The thing about African-American beauty and textured hair services is that the typical client won’t really do walk-ins. We make appointments, and we tend to stick with one stylist rather than chair hopping. Our texture is different, and so our hair behaves in a unique way. It responds better to consistency—someone that knows it and does the same thing every visit. It’s not about a quick hair cut and blow out, there’s way more to it than that. It takes, on average, two hours from start to finish for a basic maintenance visit. That’s before anything creative, or any type of extensions.

Clover: That’s a wonderful way to support your customers and your business. So how does Clover fit into the picture for you?
Posh: It was just offered to me one day when I was in the bank. I had developed a good relationship with the branch manager at the time, and she asked me about my credit card processing. I was using a processor before, but had never had a point-of-sale system. She showed me the value of having a device and a system instead of just an app. It’s a cleaner concept, and the more I use it the more it does for me in terms of tracking and reporting. I’ve found it really helpful.

Clover: We’re glad to hear that. Let’s talk about the COVID-19 pandemic… it’s hit the salon industry hard. How has Posh Hair District handled those changes?
Posh: Like nearly everyone else, this pandemic really caught me by surprise. I had to close my salon, but the companies to which I pay rent (both professionally and personally) weren’t making any concessions. It took so long for the SBA loan and all of the benefits we were promised to kick in. It was very challenging.

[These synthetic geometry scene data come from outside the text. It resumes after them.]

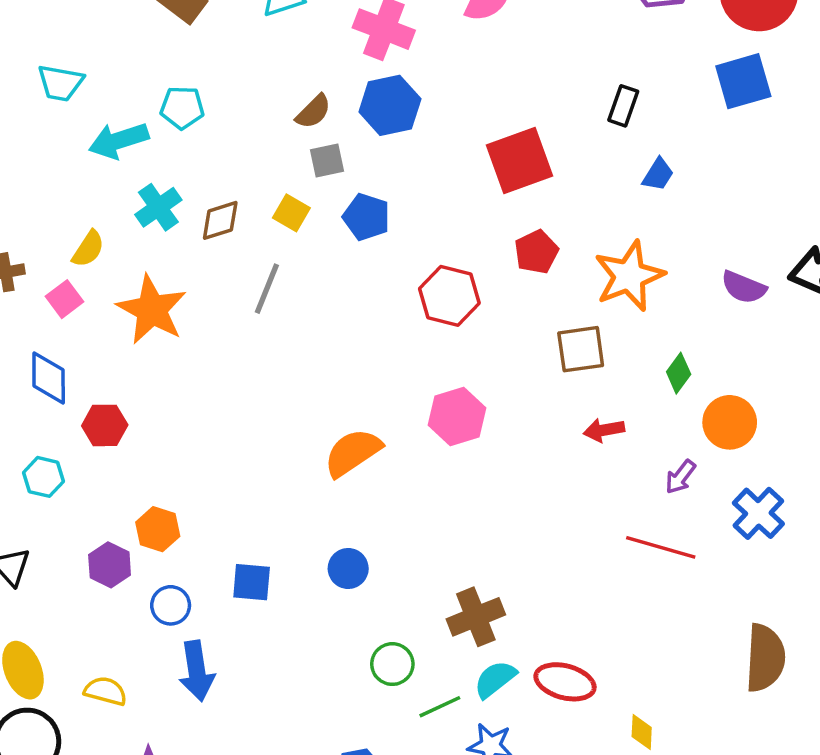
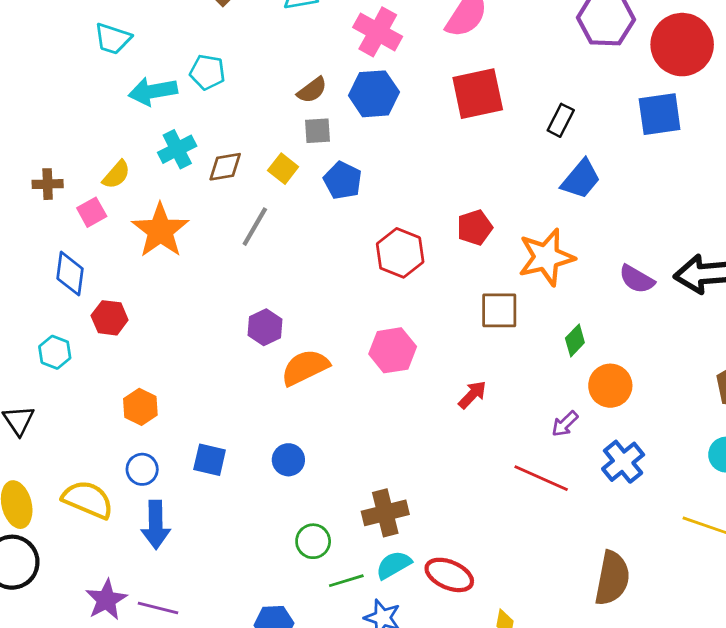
red square: (520, 161) -> (478, 94), moved
blue trapezoid: (658, 174) -> (581, 179), size x1.5
red arrow: (604, 430) -> (472, 395), moved, turned 136
purple hexagon: (110, 565) -> (265, 327), moved
yellow semicircle: (105, 691) -> (88, 500), moved, size x1.5

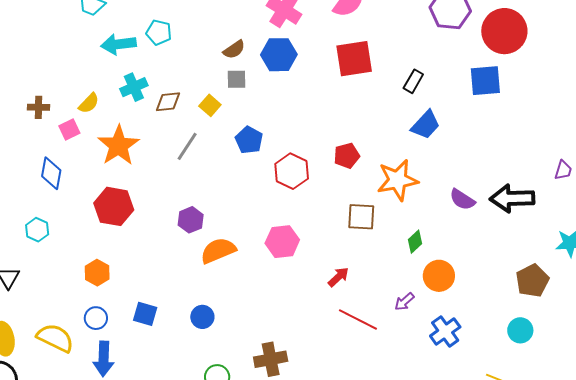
blue pentagon: (343, 180) -> (249, 140), moved
red hexagon: (110, 318) -> (114, 206), moved, size x1.5
red line: (541, 478) -> (358, 320), moved

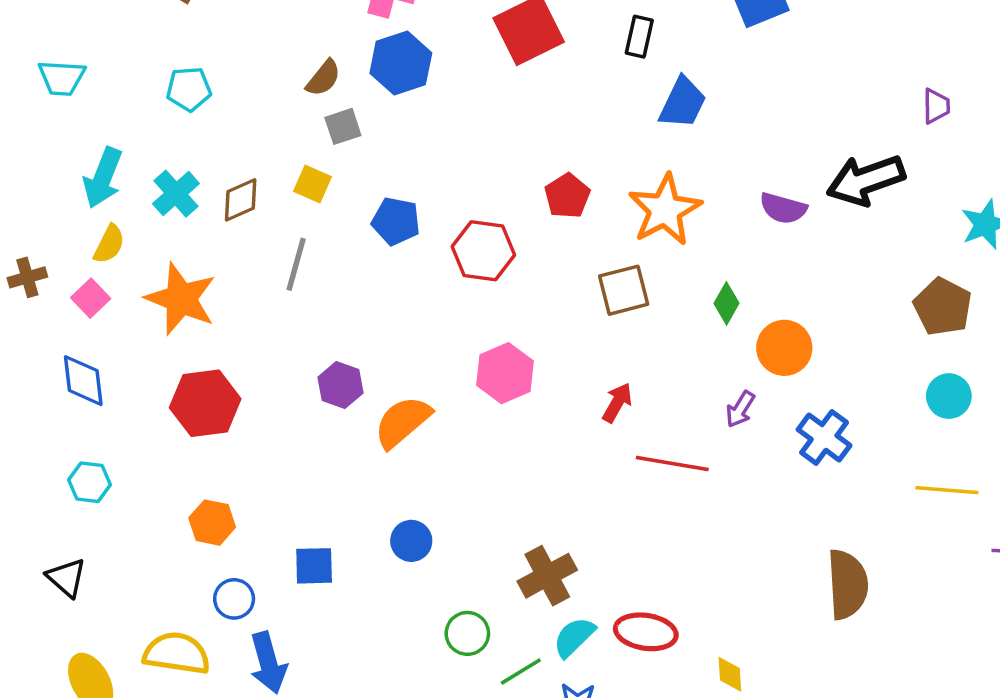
cyan arrow: (118, 44) -> (103, 178), moved, turned -44

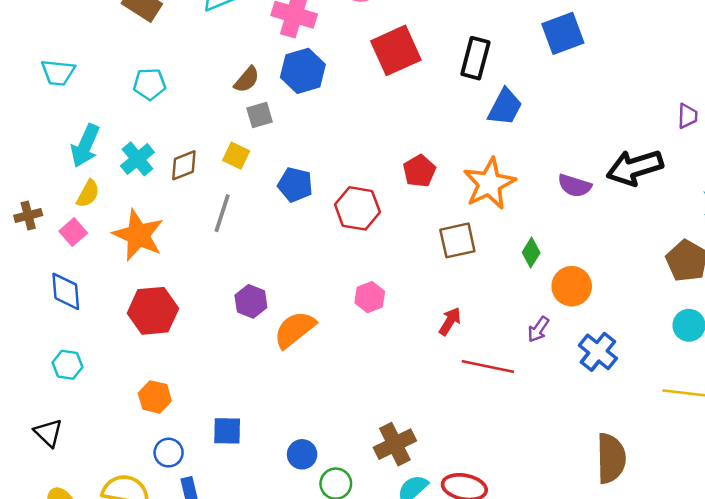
black rectangle: (639, 37) -> (475, 58), size x1.4
pink hexagon: (505, 373) -> (370, 297), size x0.7
blue circle: (411, 541) -> (302, 454), moved

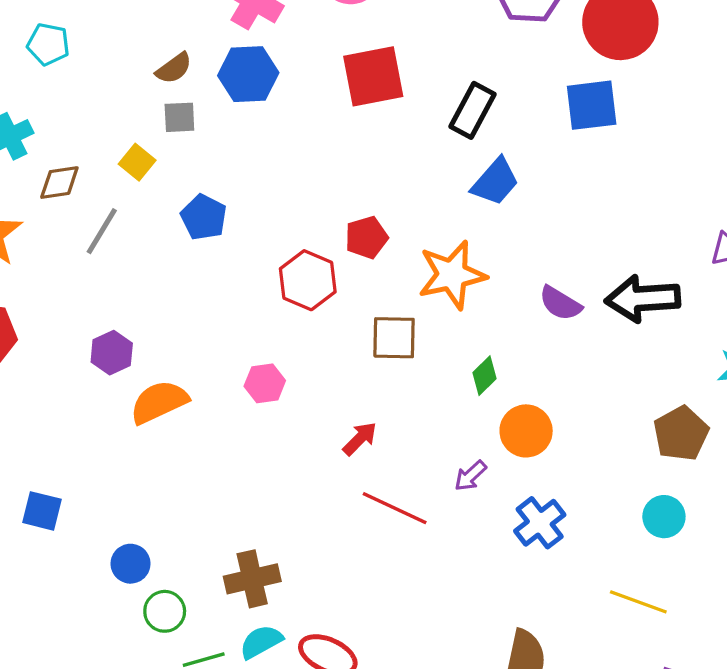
brown diamond: (184, 165) -> (59, 183), moved
red hexagon: (357, 208) -> (308, 280), moved

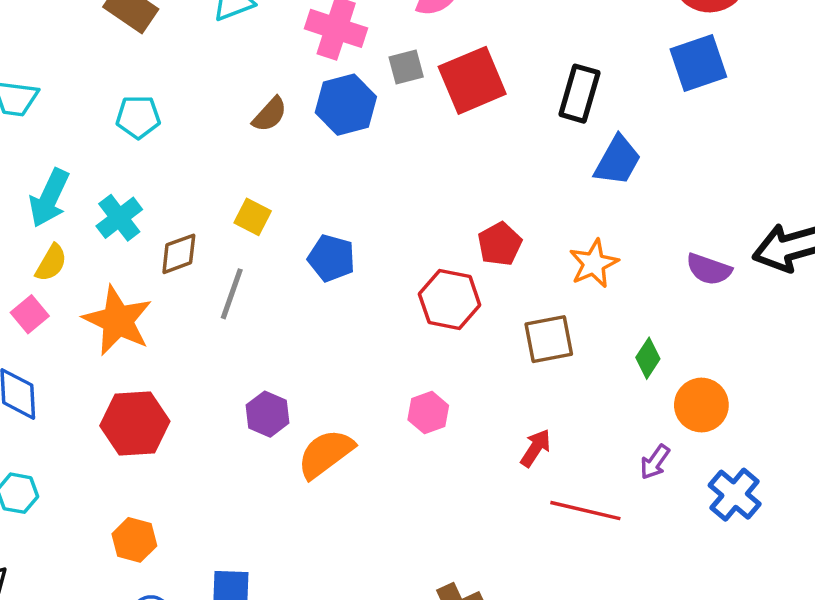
gray square: (179, 117) -> (406, 67), moved
orange star: (452, 275) -> (594, 263), size x0.7

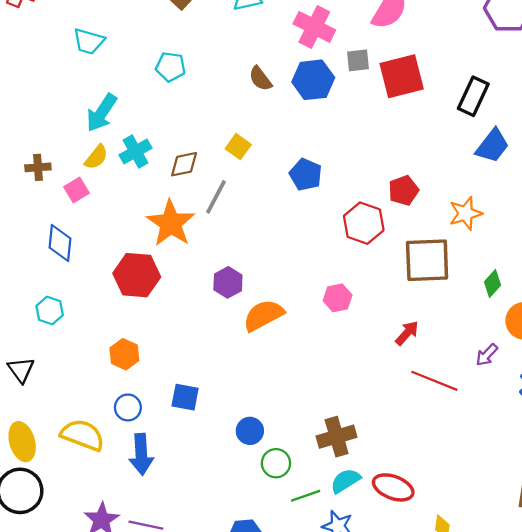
brown semicircle: (270, 114) -> (260, 79), turned 92
cyan cross: (119, 218) -> (135, 151), moved
blue pentagon: (331, 258) -> (306, 175), moved
orange star: (118, 321) -> (171, 223), moved
brown square: (549, 339) -> (427, 260), size x1.4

On the human side, with my clientele it isn’t just about having their hair grow out and be too long. I have clients who don’t own shampoo and conditioner, who don’t know how to wash their own hair properly. Many of my clients don’t have blow dryers. One of the benefits of the maintenance plan I set up is that I take care of everything for them and they don’t have to worry about it! People with textured hair can’t really shower, wash, and go unless they have a natural hairstyle, which itself takes planning and work. I have a lot of clients who began to work from home, with constant meetings where they had to be on camera, and their lack of haircare created a lot of anxiety for them.

Now that we’ve been allowed to re-open, I’m requiring clients to text me when they arrive to make sure I’m ready for them to enter the salon. I’m disinfecting between each client. I’m taking temperatures, we’re wearing masks, and I don’t switch back and forth between two clients in different chairs. I have to do just one at a time. That’s really all that we can do right now.

Clover: What advice do you have for other small business owners?
Posh: Before opening a business, you should prepare for your first two years being the start-up phase. You might not see the revenue that you expect. Don’t give up, it’s just part of it. It usually takes anywhere from three to five years to get your business to a place that is consistently profitable. A lot of these things aren’t taught in school, unless you get a degree in business, so be prepared to learn on the fly. Have at least one or two years’ worth of savings for your business and your personal life. You have to take the good, the bad, and the ugly. But if you can weather the storm, it’s so rewarding on the other side.